After the success of the corrugated furnace, Fox turned his attention to other products, and in 1887 exhibited in Newcastle his flanged frame plate for railway rolling stock. Traditional rolling stock was built of timber frames with a timber superstructure, producing a heavy vehicle that required considerable tractive effort from the locomotive. Pressed steel rolling stock was made from relatively lightweight flanged steel, giving it comparable strength to timber but considerable savings in dead weight. The construction technique, which used male and female dies in a hydraulic press, was very labor savings in comparison to hand-built timber cars. Fox found an ally in the promotion of his pressed steel vehicles in E R Calthrop, who promoted pressed steel rolling stock for his system of narrow gauge railways, and used them on the Barsi Light Railway.

The United States showed much more interested in pressed steel cars so in 1889 the Fox Solid Pressed Steel company was established in Joliet, Illinois, 40 mi south-west of Chicago. Clem Hackney, who had previously worked for the Union Pacific Railroad, was made general manager. By 1893 the works employed 400 men producing 80 tramcars and freight cars per day. A larger plant was built in Pittsburgh in 1896. In 1899 Fox sold his American operation to rival Charles T. Schoen, who went on to form the Pressed Steel Car Company. The company stayed in business until it was purchased in 1923 by Cammell Laird, which closed the Armley works in 1929.

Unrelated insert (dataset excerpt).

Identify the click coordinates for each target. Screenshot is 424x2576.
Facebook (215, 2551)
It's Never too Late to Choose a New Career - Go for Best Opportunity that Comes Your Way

Leeds Forge successfully sued R.H.Clayton & Sons Ltd over patent infringement for an improved boiler flue. In 1924 the Leeds Forge Company built 50 electric carriages for the New South Wales Government Railways, Australia. The bodies were shipped to Sydney in knocked-down form and assembled at Eveleigh Railway Workshops and Clyde Engineering. They were the first all-steel carriages in Australia. In 1922 they supplied new all steel sleeping cars for the blue trains operating from Calais to French Riviera.

==Railway Locomotives==
In 1928 Leeds Forge manufactured three Bo-Bo electric hopper cars on behalf of English Electric. They were supplied to British Portland Cement, Greenhithe, Kent.